-- Opening Marker --
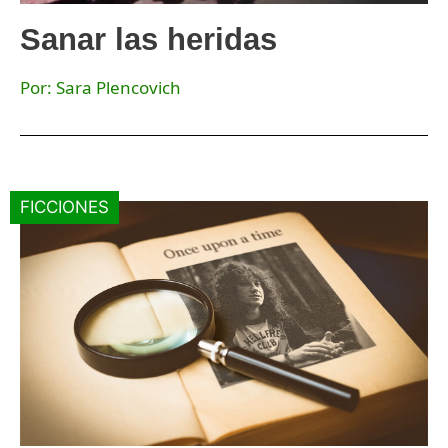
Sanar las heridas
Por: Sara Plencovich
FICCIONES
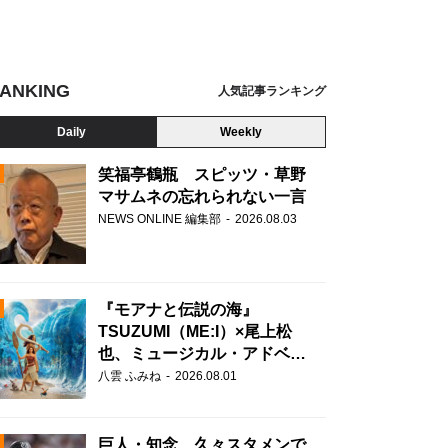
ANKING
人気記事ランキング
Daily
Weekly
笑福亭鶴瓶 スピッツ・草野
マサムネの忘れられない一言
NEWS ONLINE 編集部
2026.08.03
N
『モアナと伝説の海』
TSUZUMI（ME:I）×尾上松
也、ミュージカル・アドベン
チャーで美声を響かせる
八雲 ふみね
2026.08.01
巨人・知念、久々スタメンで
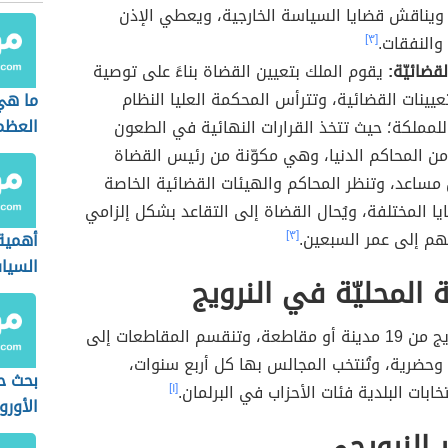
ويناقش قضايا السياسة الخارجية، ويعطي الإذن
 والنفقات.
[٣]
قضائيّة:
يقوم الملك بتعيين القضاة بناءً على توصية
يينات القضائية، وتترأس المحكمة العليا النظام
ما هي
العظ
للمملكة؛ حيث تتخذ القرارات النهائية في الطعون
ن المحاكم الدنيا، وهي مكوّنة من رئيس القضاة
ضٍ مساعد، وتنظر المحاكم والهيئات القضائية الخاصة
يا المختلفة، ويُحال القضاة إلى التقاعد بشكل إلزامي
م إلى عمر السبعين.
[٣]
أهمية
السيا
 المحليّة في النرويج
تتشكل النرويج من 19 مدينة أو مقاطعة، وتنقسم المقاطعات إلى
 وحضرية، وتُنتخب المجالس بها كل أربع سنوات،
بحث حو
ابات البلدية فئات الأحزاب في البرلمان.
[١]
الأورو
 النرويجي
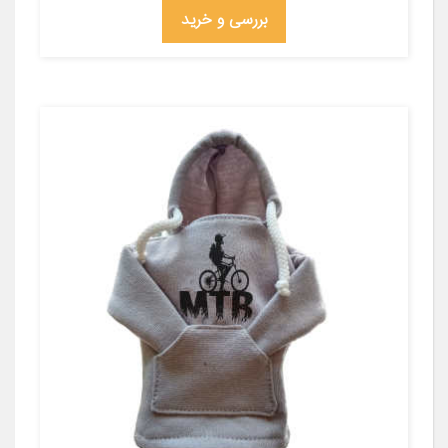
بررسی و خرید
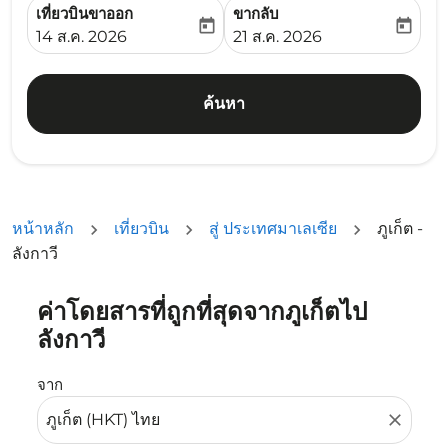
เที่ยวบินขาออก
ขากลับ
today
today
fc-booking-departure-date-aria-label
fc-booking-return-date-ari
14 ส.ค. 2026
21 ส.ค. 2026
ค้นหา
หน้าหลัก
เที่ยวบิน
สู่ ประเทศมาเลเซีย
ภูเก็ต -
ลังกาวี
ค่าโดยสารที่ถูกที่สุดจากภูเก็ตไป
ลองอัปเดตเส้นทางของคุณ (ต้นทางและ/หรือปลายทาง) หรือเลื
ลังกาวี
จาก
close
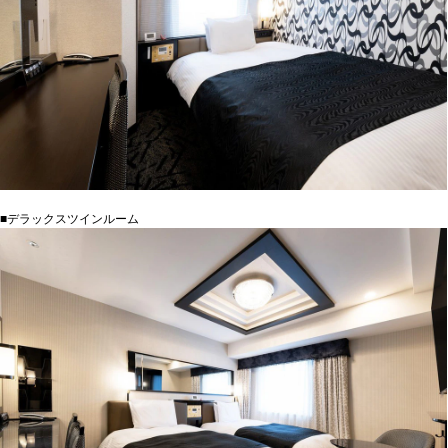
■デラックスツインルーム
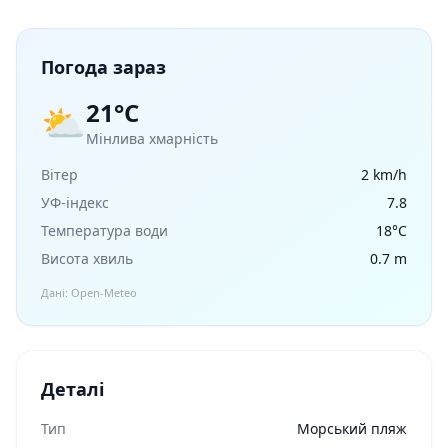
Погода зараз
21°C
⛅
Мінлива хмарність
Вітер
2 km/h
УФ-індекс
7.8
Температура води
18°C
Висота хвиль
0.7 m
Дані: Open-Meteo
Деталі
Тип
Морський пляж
-- Closing Marker --
**Task objective:**
When you reproduce the entries above, keep every word exact and leave the images out.

**Answer to the problem:**
Sanar las heridas
Por: Sara Plencovich
FICCIONES
ANKING
人気記事ランキング
Daily
Weekly
笑福亭鶴瓶 スピッツ・草野
マサムネの忘れられない一言
NEWS ONLINE 編集部
2026.08.03
N
『モアナと伝説の海』
TSUZUMI（ME:I）×尾上松
也、ミュージカル・アドベン
チャーで美声を響かせる
八雲 ふみね
2026.08.01
巨人・知念、久々スタメンで
ويناقش قضايا السياسة الخارجية، ويعطي الإذن
 والنفقات.
[٣]
قضائيّة:
يقوم الملك بتعيين القضاة بناءً على توصية
يينات القضائية، وتترأس المحكمة العليا النظام
ما هي
العظ
للمملكة؛ حيث تتخذ القرارات النهائية في الطعون
ن المحاكم الدنيا، وهي مكوّنة من رئيس القضاة
ضٍ مساعد، وتنظر المحاكم والهيئات القضائية الخاصة
يا المختلفة، ويُحال القضاة إلى التقاعد بشكل إلزامي
م إلى عمر السبعين.
[٣]
أهمية
السيا
 المحليّة في النرويج
تتشكل النرويج من 19 مدينة أو مقاطعة، وتنقسم المقاطعات إلى
 وحضرية، وتُنتخب المجالس بها كل أربع سنوات،
بحث حو
ابات البلدية فئات الأحزاب في البرلمان.
[١]
الأورو
 النرويجي
بررسی و خرید
เที่ยวบินขาออก
ขากลับ
today
today
fc-booking-departure-date-aria-label
fc-booking-return-date-ari
14 ส.ค. 2026
21 ส.ค. 2026
ค้นหา
หน้าหลัก
เที่ยวบิน
สู่ ประเทศมาเลเซีย
ภูเก็ต -
ลังกาวี
ค่าโดยสารที่ถูกที่สุดจากภูเก็ตไป
ลองอัปเดตเส้นทางของคุณ (ต้นทางและ/หรือปลายทาง) หรือเลื
ลังกาวี
จาก
close
■デラックスツインルーム
Погода зараз
21°C
⛅
Мінлива хмарність
Вітер
2 km/h
УФ-індекс
7.8
Температура води
18°C
Висота хвиль
0.7 m
Дані: Open-Meteo
Деталі
Тип
Морський пляж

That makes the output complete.